Re: Major issue with creating snapshots: Insuffic...

srodenburg · ‎12-25-2015

Spoiler alert: there is PLENTY disk-space available on the vsanDatastore...

Hello,

The VSAN System in our Lab is running into more and more problems when it comes to creating snapshots. At the moment, there are several VM's which whom it has become completely impossible to create snapshots at all.

It started out a few weeks ago when i notices strange retries in our Backup-software (Veeam v8 latest version). It needed 1 or sometimes 2 retries because it could not create a snapshot due to the mention error.

Then, over time, it took 2 or 3 retries. So it would fail to create a snapshot once, twice but the third time it would work just fine. Job retries are 5 minutes aparts. So all of this happens in a timeframe of say 15 to 20 minutes or so.

At the moment, several VM's cannot be backed up anymore because it has become impossible to create snapshots. The reason is always the same: "Insufficient disk space on datastore" which is totally bolloks as we have over 5 TB free.

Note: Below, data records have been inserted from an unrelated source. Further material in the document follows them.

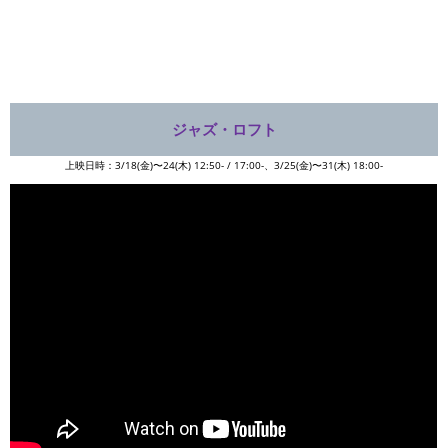
ジャズ・ロフト
上映日時：3/18(金)〜24(木) 12:50- / 17:00-、3/25(金)〜31(木) 18:00-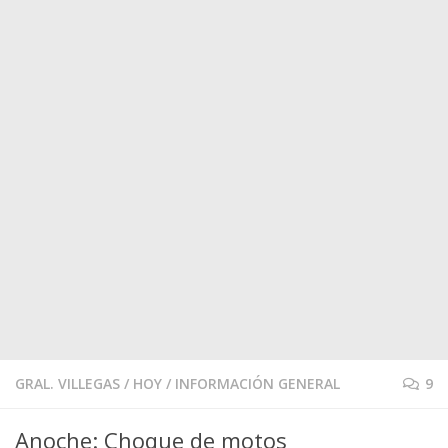
GRAL. VILLEGAS
/
HOY
/
INFORMACIÓN GENERAL
9
Anoche: Choque de motos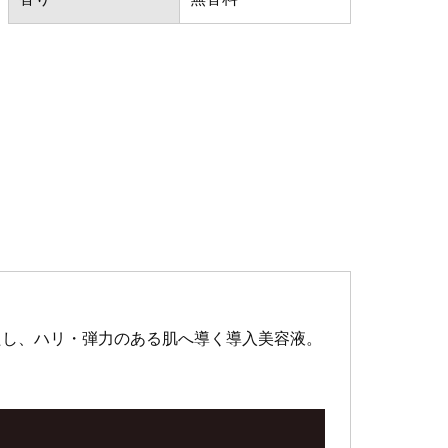
たし、ハリ・弾力のある肌へ導く導入美容液。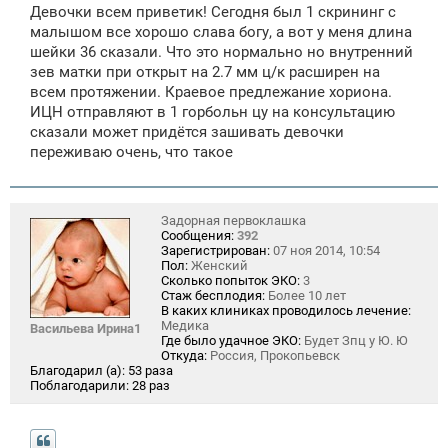
о
Девочки всем приветик! Сегодня был 1 скрининг с
б
щ
малышом все хорошо слава богу, а вот у меня длина
е
шейки 36 сказали. Что это нормально но внутренний
н
зев матки при открыт на 2.7 мм ц/к расширен на
и
е
всем протяжении. Краевое предлежание хориона.
ИЦН отправляют в 1 горбольн цу на консультацию
сказали может придётся зашивать девочки
переживаю очень, что такое
Задорная первоклашка
Сообщения:
392
Зарегистрирован:
07 ноя 2014, 10:54
Пол:
Женский
Сколько попыток ЭКО:
3
Стаж бесплодия:
Более 10 лет
В каких клиниках проводилось лечение:
Медика
Васильева Ирина1
Где было удачное ЭКО:
Будет Зпц у Ю. Ю
Откуда:
Россия, Прокопьевск
Благодарил (а):
53 раза
Поблагодарили:
28 раз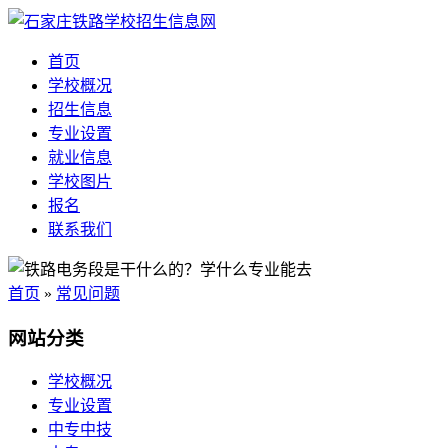
首页
学校概况
招生信息
专业设置
就业信息
学校图片
报名
联系我们
首页
»
常见问题
网站分类
学校概况
专业设置
中专中技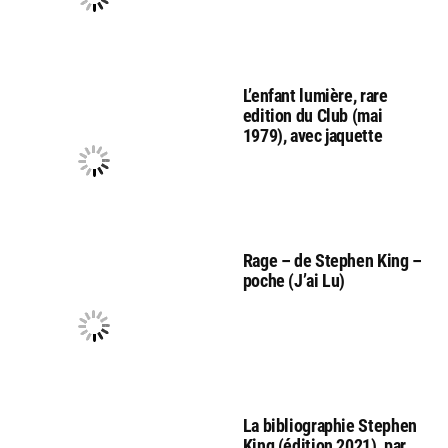
L’enfant lumière, rare
edition du Club (mai
1979), avec jaquette
Rage – de Stephen King –
poche (J’ai Lu)
La bibliographie Stephen
King (édition 2021), par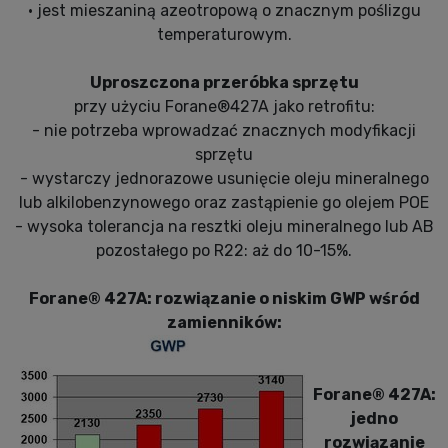
• jest mieszaniną azeotropową o znacznym poślizgu
temperaturowym.
Uproszczona przeróbka sprzętu
przy użyciu Forane®427A jako retrofitu:
- nie potrzeba wprowadzać znacznych modyfikacji
sprzętu
- wystarczy jednorazowe usunięcie oleju mineralnego
lub alkilobenzynowego oraz zastąpienie go olejem POE
- wysoka tolerancja na resztki oleju mineralnego lub AB
pozostałego po R22: aż do 10-15%.
Forane® 427A: rozwiązanie o niskim GWP wśród
zamienników:
Forane® 427A:
jedno
rozwiązanie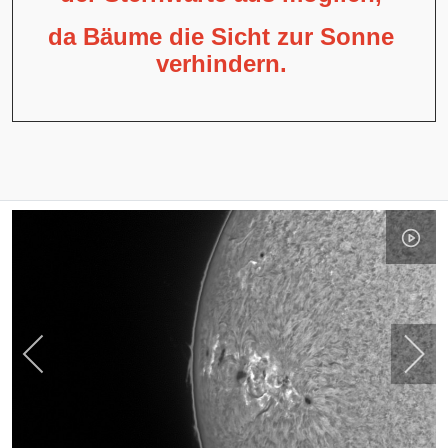
da Bäume die Sicht zur Sonne
verhindern.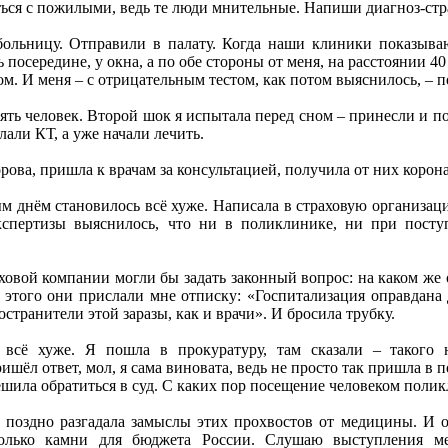
ься с пожилыми, ведь те люди мнительные. Напиши диагноз-стр
больницу. Отправили в палату. Когда наши клиники показывают
 посередине, у окна, а по обе стороны от меня, на расстоянии 
ом. И меня – с отрицательным тестом, как потом выяснилось, 
пять человек. Второй шок я испытала перед сном – принесли и по
лали КТ, а уже начали лечить.
орова, пришла к врачам за консультацией, получила от них корон
м днём становилось всё хуже. Написала в страховую организа
экспертизы выяснилось, что ни в поликлинике, ни при пост
ховой компании могли бы задать законный вопрос: на каком же
 этого они прислали мне отписку: «Госпитализация оправдана 
остранители этой заразы, как и врачи». И бросила трубку.
ь всё хуже. Я пошла в прокуратуру, там сказали – такого
шёл ответ, мол, я сама виновата, ведь не просто так пришла в 
шила обратиться в суд. С каких пор посещение человеком поли
о поздно разгадала замыслы этих прохвостов от медицины. И о
олько камни для бюджета России. Слушаю выступления ме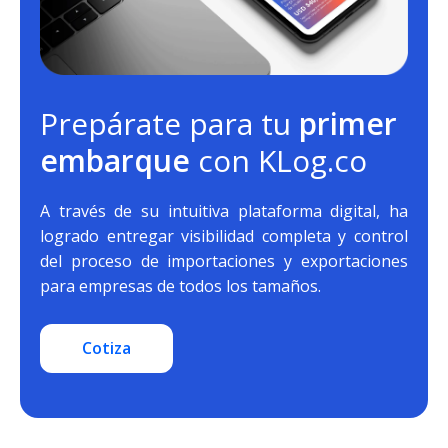
Prepárate para tu
primer
embarque
con KLog.co
A través de su intuitiva plataforma digital, ha
logrado entregar visibilidad completa y control
del proceso de importaciones y exportaciones
para empresas de todos los tamaños.
Cotiza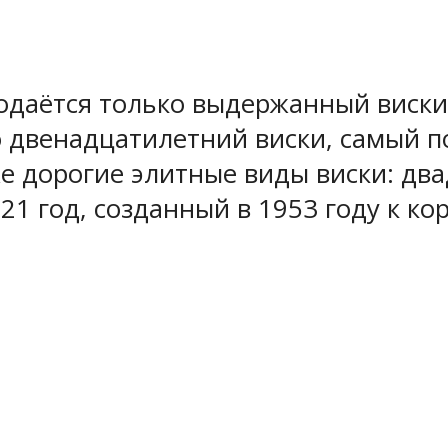
родаётся только выдержанный виск
о двенадцатилетний виски, самый п
е дорогие элитные виды виски: дв
1 год, созданный в 1953 году к к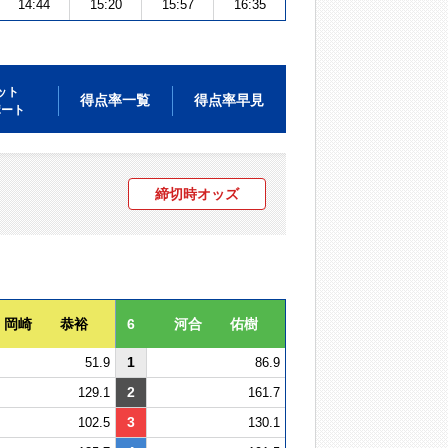
14:44
15:20
15:57
16:35
ット
得点率一覧
得点率早見
ポート
締切時オッズ
岡崎 恭裕
6
河合 佑樹
1
51.9
86.9
2
129.1
161.7
3
102.5
130.1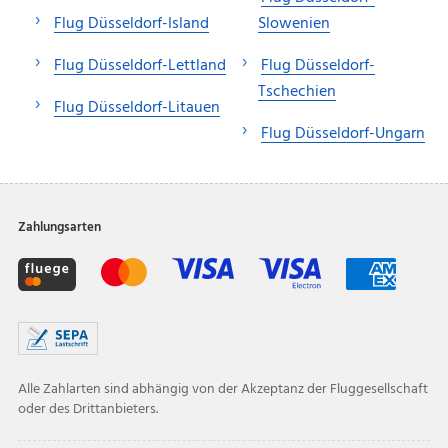
Flug Düsseldorf-Island
Slowenien
Flug Düsseldorf-Lettland
Flug Düsseldorf-
Tschechien
Flug Düsseldorf-Litauen
Flug Düsseldorf-Ungarn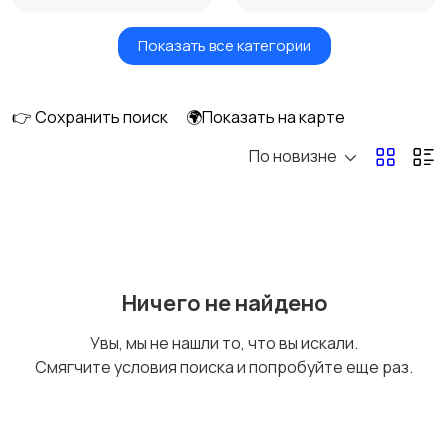
Показать все категории
Бытовые услуги и
Высший менеджмент
клининг
👉 Сохранить поиск
🌍Показать на карте
По новизне
Госслужба
Добыча сырья,
энергетика
Домашний персонал
Издательства и СМИ
Ничего не найдено
Увы, мы не нашли то, что вы искали.
Смягчите условия поиска и попробуйте еще раз.
Информационные
Искусство и
технологии
развлечения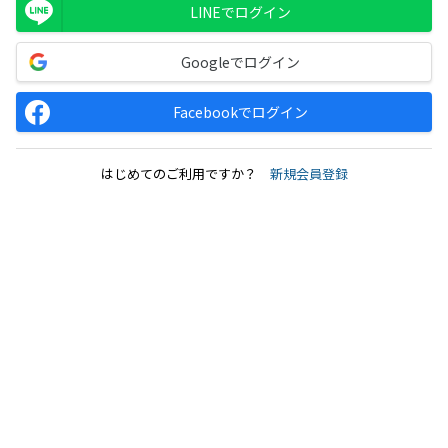
LINEでログイン
Googleでログイン
Facebookでログイン
はじめてのご利用ですか？
新規会員登録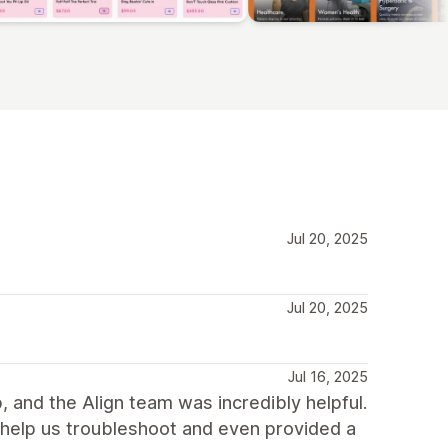
Jul 20, 2025
Jul 20, 2025
Jul 16, 2025
, and the Align team was incredibly helpful.
help us troubleshoot and even provided a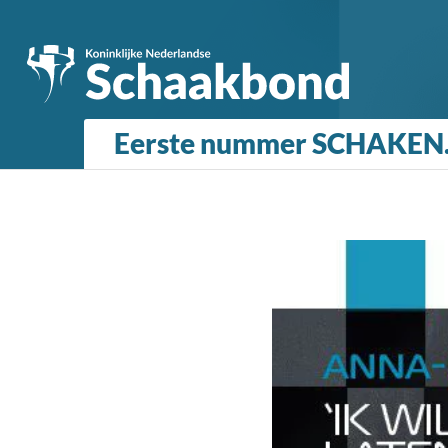
Eerste nummer SCHAKEN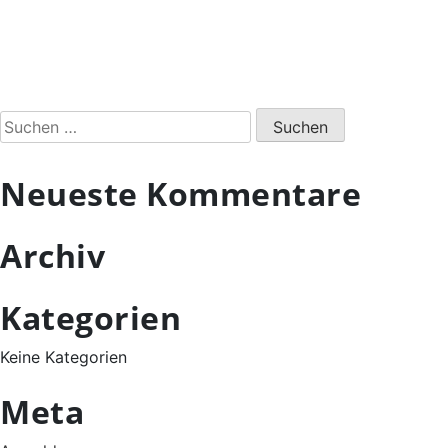
Suchen
nach:
Neueste Kommentare
Archiv
Kategorien
Keine Kategorien
Meta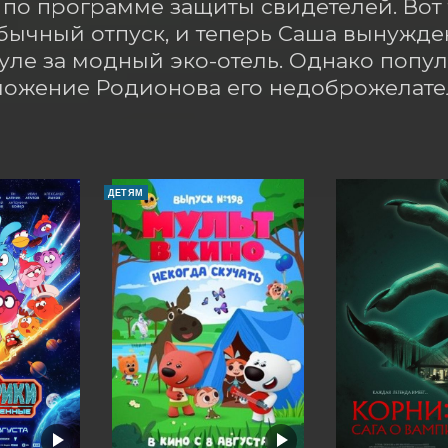
 по программе защиты свидетелей. Вот 
обычный отпуск, и теперь Саша вынужден
уле за модный эко-отель. Однако попул
ложение Родионова его недоброжелате
ДЕТЯМ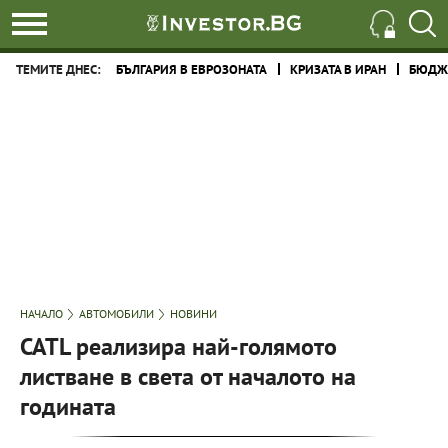
ТЕМИТЕ ДНЕС:
БЪЛГАРИЯ В ЕВРОЗОНАТА
КРИЗАТА В ИРАН
БЮДЖЕ
НАЧАЛО
АВТОМОБИЛИ
НОВИНИ
CATL реализира най-голямото
листване в света от началото на
годината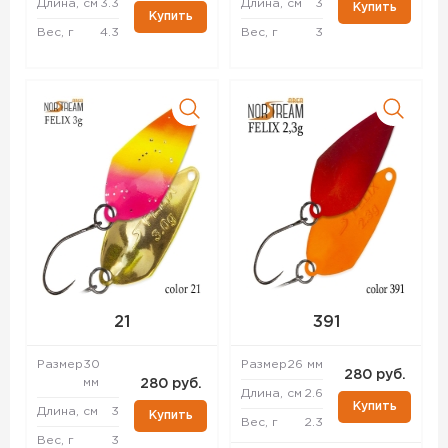
Длина, см
3.3
Длина, см
3
Купить
Купить
Вес, г
4.3
Вес, г
3
21
391
Размер
30
Размер
26 мм
280 руб.
мм
280 руб.
Длина, см
2.6
Купить
Длина, см
3
Купить
Вес, г
2.3
Вес, г
3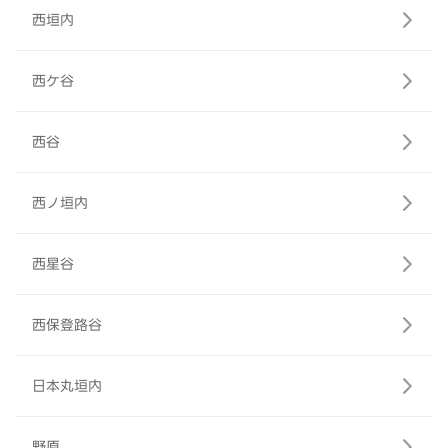
西垣内
西ケ谷
西谷
西ノ垣内
西星谷
西保登路谷
日本丸垣内
野原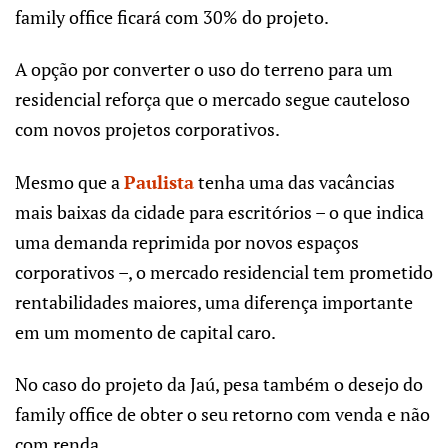
family office ficará com 30% do projeto.
A opção por converter o uso do terreno para um
residencial reforça que o mercado segue cauteloso
com novos projetos corporativos.
Mesmo que a
Paulista
tenha uma das vacâncias
mais baixas da cidade para escritórios – o que indica
uma demanda reprimida por novos espaços
corporativos –, o mercado residencial tem prometido
rentabilidades maiores, uma diferença importante
em um momento de capital caro.
No caso do projeto da Jaú, pesa também o desejo do
family office de obter o seu retorno com venda e não
com renda.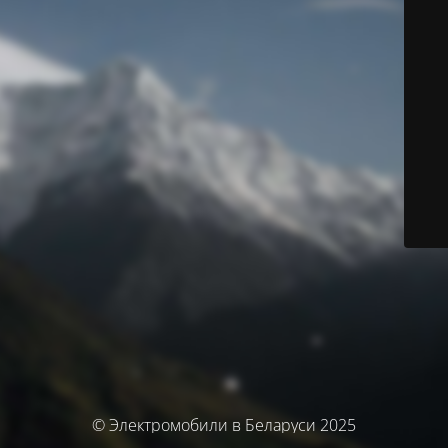
© Электромобили в Беларуси 2025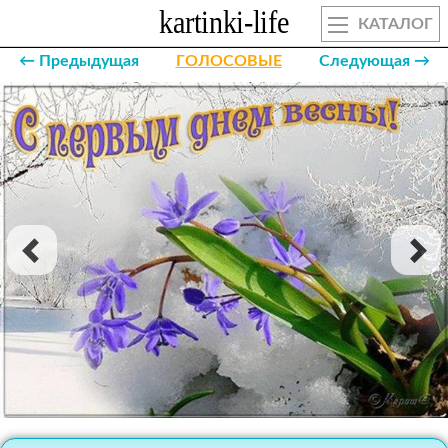
КАТАЛОГ
← Предыдущая
ГОЛОСОВЫЕ
Следующая →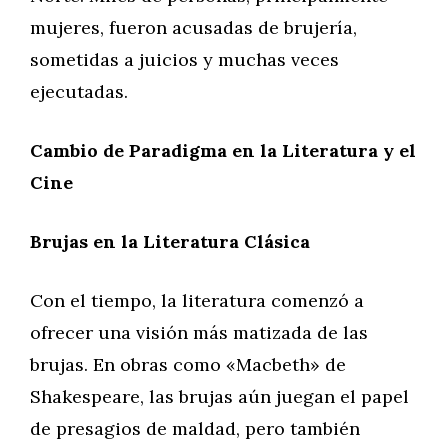
mujeres, fueron acusadas de brujería,
sometidas a juicios y muchas veces
ejecutadas.
Cambio de Paradigma en la Literatura y el
Cine
Brujas en la Literatura Clásica
Con el tiempo, la literatura comenzó a
ofrecer una visión más matizada de las
brujas. En obras como «Macbeth» de
Shakespeare, las brujas aún juegan el papel
de presagios de maldad, pero también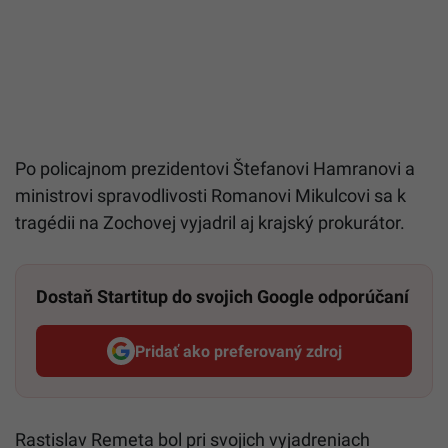
Po policajnom prezidentovi Štefanovi Hamranovi a
ministrovi spravodlivosti Romanovi Mikulcovi sa k
tragédii na Zochovej vyjadril aj krajský prokurátor.
Dostaň Startitup do svojich Google odporúčaní
Pridať ako preferovaný zdroj
Startitup, odkaz sa otvorí v n
Rastislav Remeta bol pri svojich vyjadreniach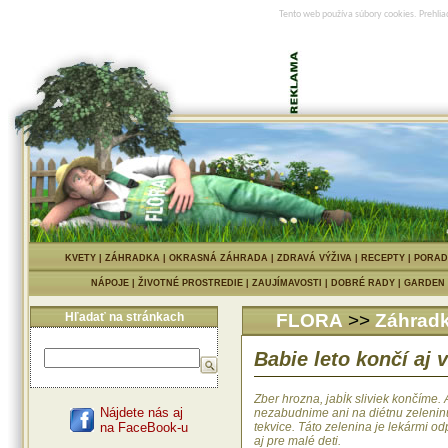
Tento web používa súbory cookies. Prehlia
KVETY
|
ZÁHRADKA
|
OKRASNÁ ZÁHRADA
|
ZDRAVÁ VÝŽIVA
|
RECEPTY
|
PORAD
NÁPOJE
|
ŽIVOTNÉ PROSTREDIE
|
ZAUJÍMAVOSTI
|
DOBRÉ RADY
|
GARDEN
Hľadať na stránkach
FLORA
>>
Záhrad
Babie leto končí aj 
Zber hrozna, jabĺk sliviek končíme. 
Nájdete nás aj
nezabudnime ani na diétnu zeleninu
na FaceBook-u
tekvice. Táto zelenina je lekármi o
aj pre malé deti.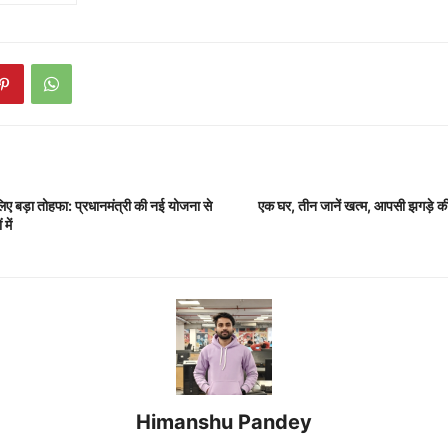
लिए बड़ा तोहफा: प्रधानमंत्री की नई योजना से
एक घर, तीन जानें खत्म, आपसी झगड़े की
में
Himanshu Pandey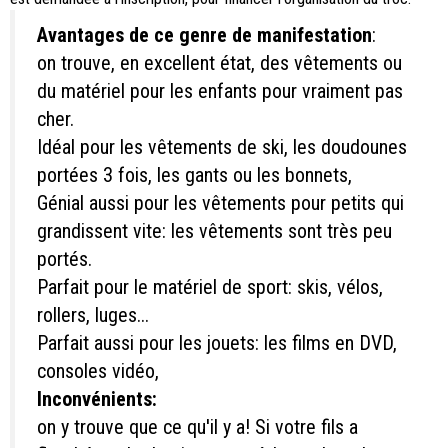
Avantages de ce genre de manifestation
:
on trouve, en excellent état, des vêtements ou
du matériel pour les enfants pour vraiment pas
cher.
Idéal pour les vêtements de ski, les doudounes
portées 3 fois, les gants ou les bonnets,
Génial aussi pour les vêtements pour petits qui
grandissent vite: les vêtements sont très peu
portés.
Parfait pour le matériel de sport: skis, vélos,
rollers, luges...
Parfait aussi pour les jouets: les films en DVD,
consoles vidéo,
Inconvénients:
on y trouve que ce qu'il y a! Si votre fils a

At first, it thought it was due to a problem in Veeam but as it turns out, it has nothing to do with Veeam because I can't create snapshots in the VI /Web Client either. The problem lies in vSphere and Veeam is mere a victim.

Looking at logfiles, I always see this error when trying to consolidate snapshots: "An error occurred while consolidating disks: msg.disklib.NOSPACE"

The error "msg.disklib.NOSPACE" is a generic error which i also see when i simply want to make a snaphot.

This lead me to KB Article VMware KB: Consolidating disks in VMware Virtual SAN fails with the error: An error occurred while c...‌

None of the conditions like "When the disk being consolidated has more than 255GB data, consolidation fails." are valid in my environment.

Each and every blog-post or KB article I found has brought me nothing.

When i look inside such a VM's directory, there is carnage. A VM with two disks started out with names like the usual "vm01.vmdk" and "vm01_1.vmdk" (for the second disk). After a couple of days, it can look like ""vm01.vmdk" and "vm01_17.vmdk" and there are a lot of snapshots lying around. If also leads to the usual "VM need consolidation" messages which always fail due to locking problems ("Consolidation failed for disk node 'scsi0:1': msg.fileio.lock").

Consolidating a VM requires some handy work but I can always get them back on track. The wierd _17.vmdk names (or similar) I can fix by renaming the .vmdk and -flat.vmdk files to _1 again and editing the .vmdk file and change the _17 to _1 etc. etc. etc.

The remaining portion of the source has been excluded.